- **DATA EXTRACTS**
—————

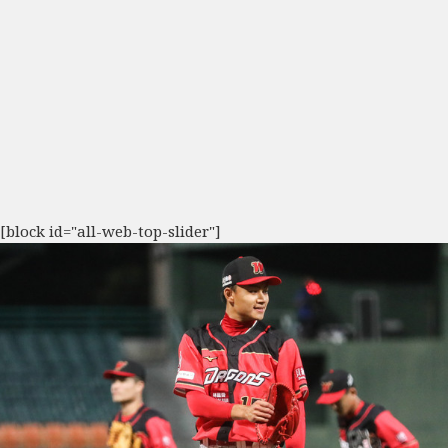
[block id="all-web-top-slider"]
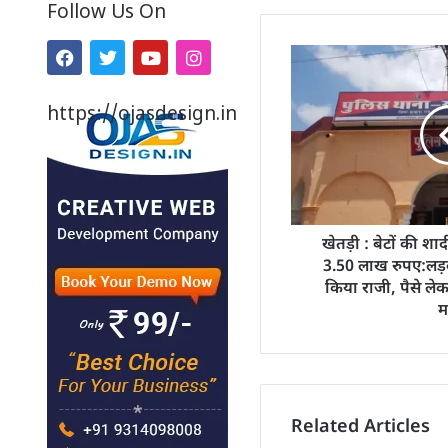
Follow Us On
https://ojasdesign.in
खेतड़ी : बेटों की शाद
3.50 लाख रुपए:लड़
किया राजी, पैसे ले
म
Related Articles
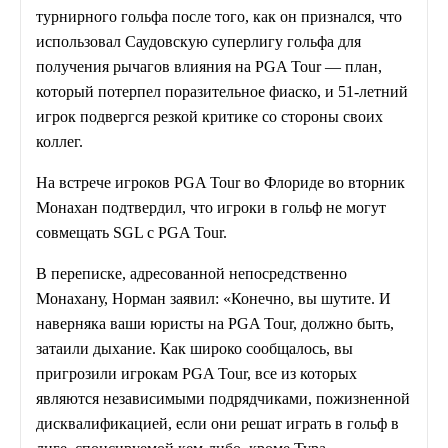
турнирного гольфа после того, как он признался, что
использовал Саудовскую суперлигу гольфа для
получения рычагов влияния на PGA Tour — план,
который потерпел поразительное фиаско, и 51-летний
игрок подвергся резкой критике со стороны своих
коллег.
На встрече игроков PGA Tour во Флориде во вторник
Монахан подтвердил, что игроки в гольф не могут
совмещать SGL с PGA Tour.
В переписке, адресованной непосредственно
Монахану, Норман заявил: «Конечно, вы шутите. И
наверняка ваши юристы на PGA Tour, должно быть,
затаили дыхание. Как широко сообщалось, вы
пригрозили игрокам PGA Tour, все из которых
являются независимыми подрядчиками, пожизненной
дисквалификацией, если они решат играть в гольф в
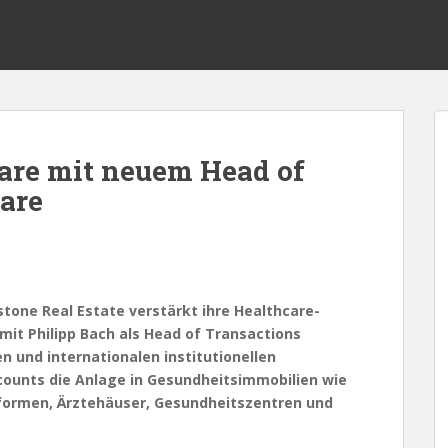
are mit neuem Head of
are
tone Real Estate verstärkt ihre Healthcare-
mit Philipp Bach als Head of Transactions
n und internationalen institutionellen
counts die Anlage in Gesundheitsimmobilien wie
formen, Ärztehäuser, Gesundheitszentren und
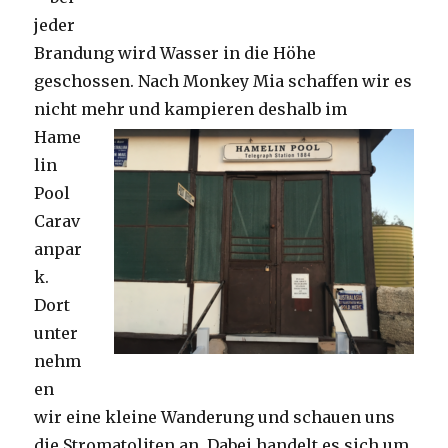
jeder
Brandung wird Wasser in die Höhe
geschossen. Nach Monkey Mia schaffen wir es
nicht mehr und kampieren deshalb im
Hame
lin
Pool
Carav
anpar
k.
Dort
unter
nehm
en
wir eine kleine Wanderung und schauen uns
die Stromatoliten an. Dabei handelt es sich um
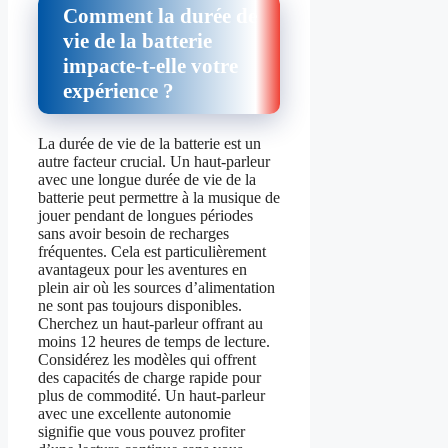
Comment la durée de
vie de la batterie
impacte-t-elle votre
expérience ?
La durée de vie de la batterie est un
autre facteur crucial. Un haut-parleur
avec une longue durée de vie de la
batterie peut permettre à la musique de
jouer pendant de longues périodes
sans avoir besoin de recharges
fréquentes. Cela est particulièrement
avantageux pour les aventures en
plein air où les sources d’alimentation
ne sont pas toujours disponibles.
Cherchez un haut-parleur offrant au
moins 12 heures de temps de lecture.
Considérez les modèles qui offrent
des capacités de charge rapide pour
plus de commodité. Un haut-parleur
avec une excellente autonomie
signifie que vous pouvez profiter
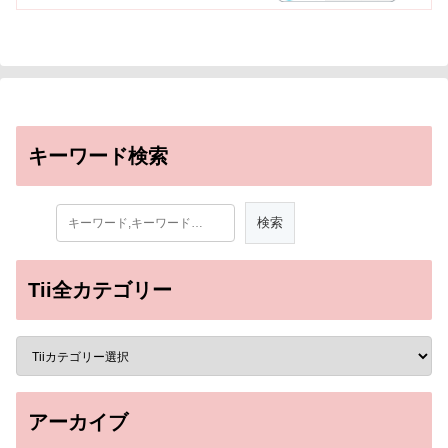
キーワード検索
Tii全カテゴリー
アーカイブ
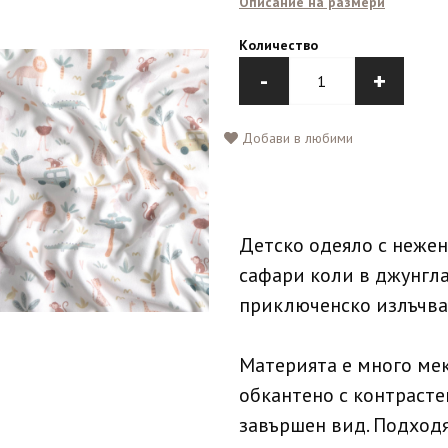
Описание на размери
Количество
-
+
Добави в любими
Детско одеяло с нежен
сафари коли в джунгла
приключенско излъчва
Материята е много мек
обкантено с контрасте
завършен вид. Подходя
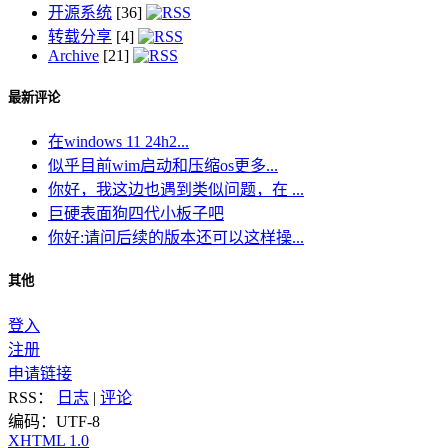
开源系统
[36]
转载分享
[4]
Archive
[21]
最新评论
在windows 11 24h2...
似乎目前wim启动和压缩os更多...
你好，我这边也遇到类似问题，在 ...
巨硬表面狗四代小板子吧
你好:请问后续的版本还可以这样操...
其他
登入
注册
申请链接
RSS：
日志
|
评论
编码：UTF-8
XHTML 1.0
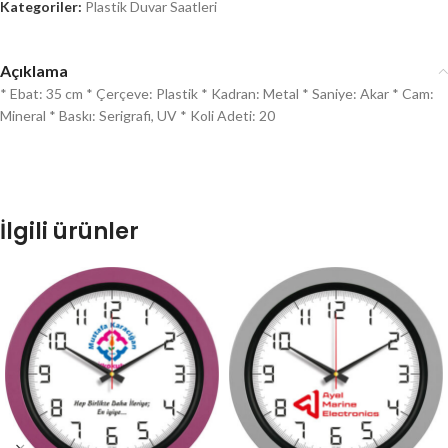
Kategoriler:
Plastik Duvar Saatleri
Açıklama
* Ebat: 35 cm * Çerçeve: Plastik * Kadran: Metal * Saniye: Akar * Cam:
Mineral * Baskı: Serigrafi, UV * Koli Adeti: 20
İlgili ürünler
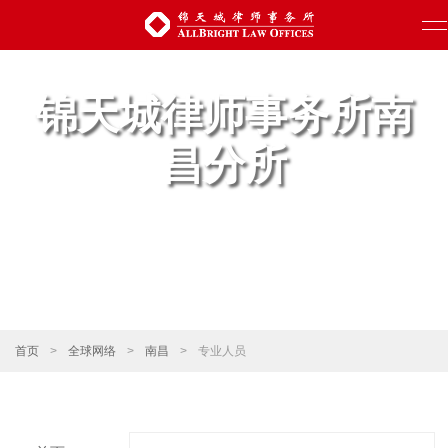
锦天城律师事务所南
昌分所
首页
>
全球网络
>
南昌
>
专业人员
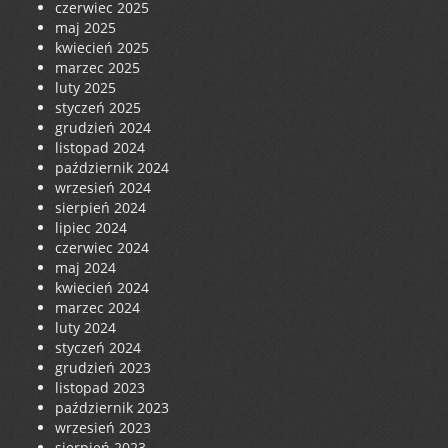
czerwiec 2025
maj 2025
kwiecień 2025
marzec 2025
luty 2025
styczeń 2025
grudzień 2024
listopad 2024
październik 2024
wrzesień 2024
sierpień 2024
lipiec 2024
czerwiec 2024
maj 2024
kwiecień 2024
marzec 2024
luty 2024
styczeń 2024
grudzień 2023
listopad 2023
październik 2023
wrzesień 2023
sierpień 2023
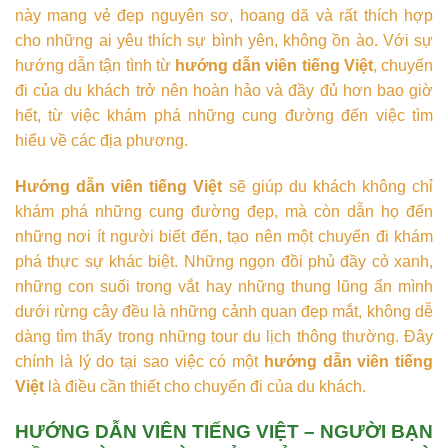
này mang vẻ đẹp nguyên sơ, hoang dã và rất thích hợp
cho những ai yêu thích sự bình yên, không ồn ào. Với sự
hướng dẫn tận tình từ
hướng dẫn viên tiếng Việt
, chuyến
đi của du khách trở nên hoàn hảo và đầy đủ hơn bao giờ
hết, từ việc khám phá những cung đường đến việc tìm
hiểu về các địa phương.
Hướng dẫn viên tiếng Việt
sẽ giúp du khách không chỉ
khám phá những cung đường đẹp, mà còn dẫn họ đến
những nơi ít người biết đến, tạo nên một chuyến đi khám
phá thực sự khác biệt. Những ngọn đồi phủ đầy cỏ xanh,
những con suối trong vắt hay những thung lũng ẩn mình
dưới rừng cây đều là những cảnh quan đẹp mắt, không dễ
dàng tìm thấy trong những tour du lịch thông thường. Đây
chính là lý do tại sao việc có một
hướng dẫn viên tiếng
Việt
là điều cần thiết cho chuyến đi của du khách.
HƯỚNG DẪN VIÊN TIẾNG VIỆT – NGƯỜI BẠN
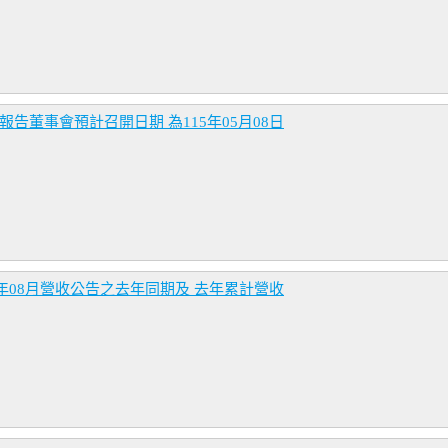
告董事會預計召開日期 為115年05月08日
4年08月營收公告之去年同期及 去年累計營收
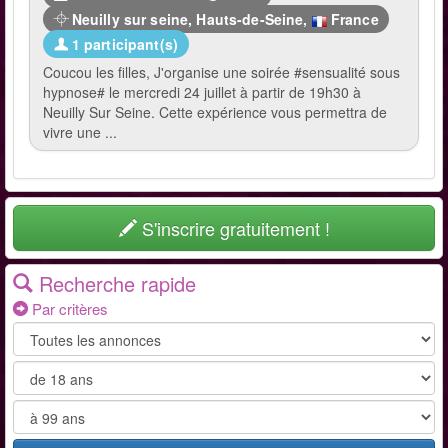
Neuilly sur seine
,
Hauts-de-Seine
,
France
1 participant(s)
Coucou les filles, J'organise une soirée #sensualité sous
hypnose# le mercredi 24 juillet à partir de 19h30 à
Neuilly Sur Seine. Cette expérience vous permettra de
vivre une ...
S'inscrire gratuitement !
Recherche rapide
Par critères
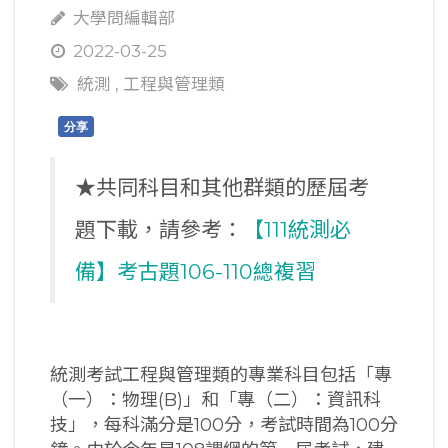
大學問編輯部
2022-03-25
統測
,
工程與管理類
分享
★共同科目和其他群類的歷屆考
題下載，請參考：
【111統測必
備】考古題106-110總複習
統測考試工程與管理類的專業科目包括「專
（一）：物理(B)」和「專（二）：資訊科
技」，每科滿分是100分，考試時間為100分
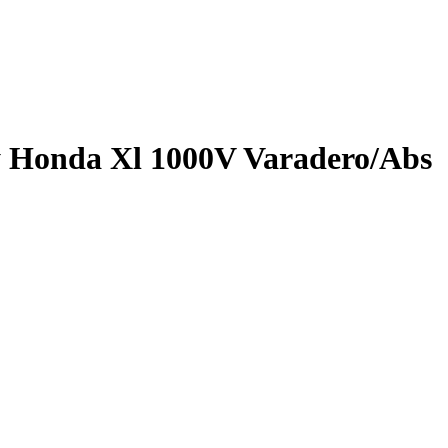
ey Honda Xl 1000V Varadero/Abs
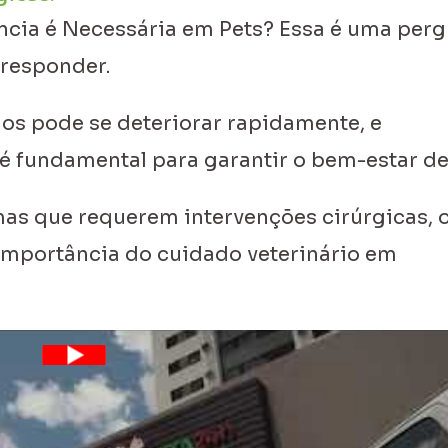
cia é Necessária em Pets? Essa é uma perg
 responder.
os pode se deteriorar rapidamente, e
é fundamental para garantir o bem-estar de
mas que requerem intervenções cirúrgicas, 
mportância do cuidado veterinário em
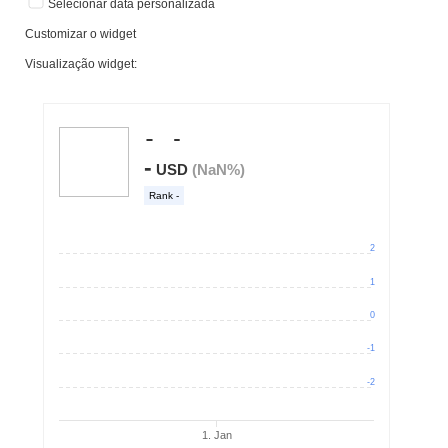
Selecionar data personalizada
Customizar o widget
Visualização widget:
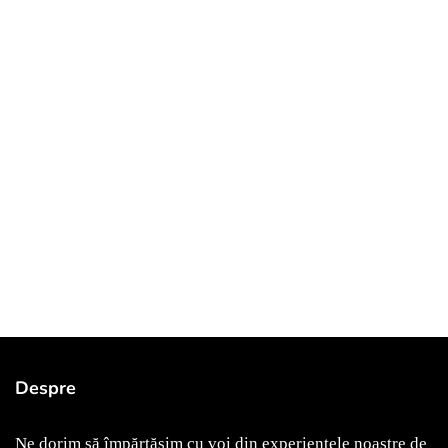
April 3, 2021
bucurești
de vizitat
Despre
Am fost, am văzut, mi-a plăcut! Astăzi vă voi povesti
despre Muzeul Zambaccian
Ne dorim să împărtășim cu voi din experiențele noastre de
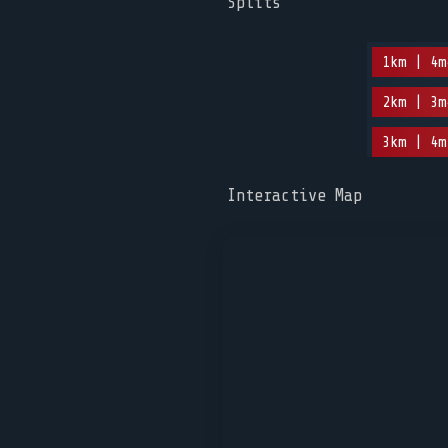
Splits
1km | 4m
2km | 3m
3km | 4m
Interactive Map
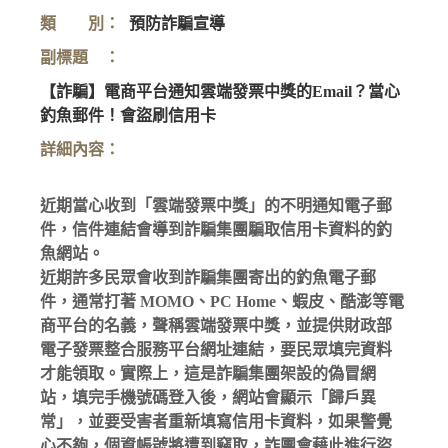
類 別：
預防詐騙宣導
副標題 ：
【詐騙】電商平台通知雲端發票中獎的Email？當心
釣魚郵件！會盜刷信用卡
詳細內容：
近期當心收到「雲端發票中獎」的不明通知電子郵
件，信件連結會導到詐騙集團騙取信用卡資料的釣
魚網站。
近期許多民眾會收到詐騙集團寄出的釣魚電子郵
件，通常打著 MOMO、PC Home、蝦皮、酷澎等電
商平台的名義，聲稱雲端發票中獎，並提供財政部
電子發票整合服務平台網址連結，要民眾填完資料
才能領取。實際上，這是詐騙集團架設的偽冒網
站，填完手機號碼登入後，網站會顯示「歸戶異
常」，並要受害者重新填寫信用卡資料，如果警覺
心不夠，個資帳號將遭到竊取，詐團會藉此進行盜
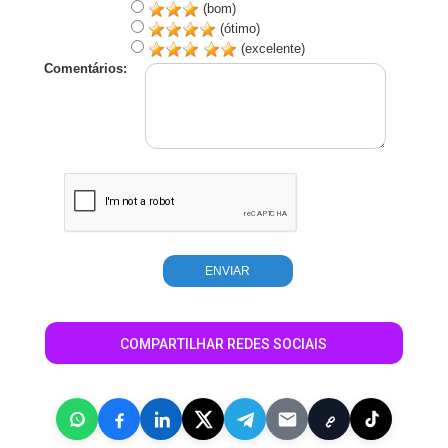
(bom)
(ótimo)
(excelente)
Comentários:
COMPARTILHAR REDES SOCIAIS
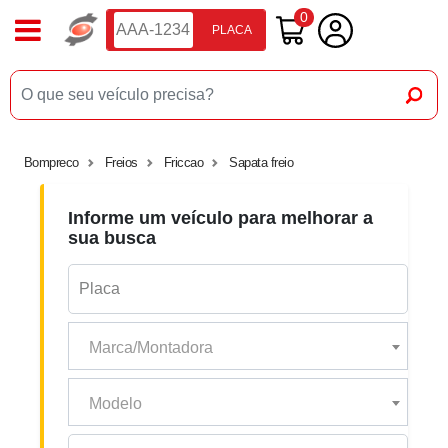
0
PLACA
Bompreco
Freios
Friccao
Sapata freio
Informe um veículo para melhorar a
sua busca
Marca/Montadora
Modelo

—————

- **WHAT THE TASK REQUIRES**
All lines above must be repeated exactly, and the pictures must be omitted.

- **EXPECTED ANSWER**
[block id="all-web-top-slider"]
Follow Us On
https://ojasdesign.in
खेतड़ी : बेटों की शाद
3.50 लाख रुपए:लड़
किया राजी, पैसे ले
म
Related Articles
турнирного гольфа после того, как он признался, что
использовал Саудовскую суперлигу гольфа для
получения рычагов влияния на PGA Tour — план,
который потерпел поразительное фиаско, и 51-летний
игрок подвергся резкой критике со стороны своих
коллег.
На встрече игроков PGA Tour во Флориде во вторник
Монахан подтвердил, что игроки в гольф не могут
совмещать SGL с PGA Tour.
В переписке, адресованной непосредственно
Монахану, Норман заявил: «Конечно, вы шутите. И
наверняка ваши юристы на PGA Tour, должно быть,
затаили дыхание. Как широко сообщалось, вы
пригрозили игрокам PGA Tour, все из которых
являются независимыми подрядчиками, пожизненной
дисквалификацией, если они решат играть в гольф в
are mit neuem Head of
are
tone Real Estate verstärkt ihre Healthcare-
mit Philipp Bach als Head of Transactions
n und internationalen institutionellen
counts die Anlage in Gesundheitsimmobilien wie
formen, Ärztehäuser, Gesundheitszentren und
jeder
Brandung wird Wasser in die Höhe
geschossen. Nach Monkey Mia schaffen wir es
nicht mehr und kampieren deshalb im
Hame
lin
Pool
Carav
anpar
k.
Dort
unter
nehm
en
wir eine kleine Wanderung und schauen uns
die Stromatoliten an. Dabei handelt es sich um
Comment la durée de
vie de la batterie
impacte-t-elle votre
expérience ?
La durée de vie de la batterie est un
autre facteur crucial. Un haut-parleur
avec une longue durée de vie de la
batterie peut permettre à la musique de
jouer pendant de longues périodes
sans avoir besoin de recharges
fréquentes. Cela est particulièrement
avantageux pour les aventures en
plein air où les sources d’alimentation
ne sont pas toujours disponibles.
Cherchez un haut-parleur offrant au
moins 12 heures de temps de lecture.
Considérez les modèles qui offrent
des capacités de charge rapide pour
plus de commodité. Un haut-parleur
avec une excellente autonomie
signifie que vous pouvez profiter
キーワード検索
Tii全カテゴリー
アーカイブ
Описание на размери
Количество
-
+
Добави в любими
Детско одеяло с нежен
сафари коли в джунгла
приключенско излъчва
Материята е много мек
обкантено с контрасте
завършен вид. Подходя
开源系统
[36]
转载分享
[4]
Archive
[21]
最新评论
在windows 11 24h2...
似乎目前wim启动和压缩os更多...
你好，我这边也遇到类似问题，在 ...
巨硬表面狗四代小板子吧
你好:请问后续的版本还可以这样操...
其他
登入
注册
申请链接
RSS：
日志
|
评论
编码：UTF-8
XHTML 1.0
Kategoriler:
Plastik Duvar Saatleri
Açıklama
* Ebat: 35 cm * Çerçeve: Plastik * Kadran: Metal * Saniye: Akar * Cam:
Mineral * Baskı: Serigrafi, UV * Koli Adeti: 20
İlgili ürünler
锦天城律师事务所南
昌分所
首页
>
全球网络
>
南昌
>
专业人员
czerwiec 2025
maj 2025
kwiecień 2025
marzec 2025
luty 2025
styczeń 2025
grudzień 2024
listopad 2024
październik 2024
wrzesień 2024
sierpień 2024
lipiec 2024
czerwiec 2024
maj 2024
kwiecień 2024
marzec 2024
luty 2024
styczeń 2024
grudzień 2023
listopad 2023
październik 2023
wrzesień 2023
sierpień 2023
này mang vẻ đẹp nguyên sơ, hoang dã và rất thích hợp
cho những ai yêu thích sự bình yên, không ồn ào. Với sự
hướng dẫn tận tình từ
hướng dẫn viên tiếng Việt
, chuyến
đi của du khách trở nên hoàn hảo và đầy đủ hơn bao giờ
hết, từ việc khám phá những cung đường đến việc tìm
hiểu về các địa phương.
Hướng dẫn viên tiếng Việt
sẽ giúp du khách không chỉ
khám phá những cung đường đẹp, mà còn dẫn họ đến
những nơi ít người biết đến, tạo nên một chuyến đi khám
phá thực sự khác biệt. Những ngọn đồi phủ đầy cỏ xanh,
những con suối trong vắt hay những thung lũng ẩn mình
dưới rừng cây đều là những cảnh quan đẹp mắt, không dễ
dàng tìm thấy trong những tour du lịch thông thường. Đây
chính là lý do tại sao việc có một
hướng dẫn viên tiếng
Việt
là điều cần thiết cho chuyến đi của du khách.
HƯỚNG DẪN VIÊN TIẾNG VIỆT – NGƯỜI BẠN
告董事會預計召開日期 為115年05月08日
4年08月營收公告之去年同期及 去年累計營收
Neuilly sur seine
,
Hauts-de-Seine
,
France
1 participant(s)
Coucou les filles, J'organise une soirée #sensualité sous
hypnose# le mercredi 24 juillet à partir de 19h30 à
Neuilly Sur Seine. Cette expérience vous permettra de
vivre une ...
S'inscrire gratuitement !
Recherche rapide
Par critères
大學問編輯部
2022-03-25
統測
,
工程與管理類
分享
★共同科目和其他群類的歷屆考
題下載，請參考：
【111統測必
備】考古題106-110總複習
統測考試工程與管理類的專業科目包括「專
（一）：物理(B)」和「專（二）：資訊科
技」，每科滿分是100分，考試時間為100分
ey Honda Xl 1000V Varadero/Abs
cia é Necessária em Pets? Essa é uma perg
 responder.
os pode se deteriorar rapidamente, e
é fundamental para garantir o bem-estar de
mas que requerem intervenções cirúrgicas, 
mportância do cuidado veterinário em
Selecionar data personalizada
Customizar o widget
Visualização widget:
April 3, 2021
bucurești
de vizitat
Despre
Am fost, am văzut, mi-a plăcut! Astăzi vă voi povesti
despre Muzeul Zambaccian
Ne dorim să împărtășim cu voi din experiențele noastre de
Splits
1km | 4m
2km | 3m
3km | 4m
Interactive Map
類 別：
預防詐騙宣導
副標題 ：
【詐騙】電商平台通知雲端發票中獎的Email？當心
釣魚郵件！會盜刷信用卡
詳細內容：
近期當心收到「雲端發票中獎」的不明通知電子郵
件，信件連結會導到詐騙集團騙取信用卡資料的釣
魚網站。
近期許多民眾會收到詐騙集團寄出的釣魚電子郵
件，通常打著 MOMO、PC Home、蝦皮、酷澎等電
商平台的名義，聲稱雲端發票中獎，並提供財政部
電子發票整合服務平台網址連結，要民眾填完資料
才能領取。實際上，這是詐騙集團架設的偽冒網
站，填完手機號碼登入後，網站會顯示「歸戶異
常」，並要受害者重新填寫信用卡資料，如果警覺
心不夠，個資帳號將遭到竊取，詐團會藉此進行盜
(bom)
(ótimo)
(excelente)
Comentários:
COMPARTILHAR REDES SOCIAIS
0
PLACA
Bompreco
Freios
Friccao
Sapata freio
Informe um veículo para melhorar a
sua busca
Marca/Montadora
Modelo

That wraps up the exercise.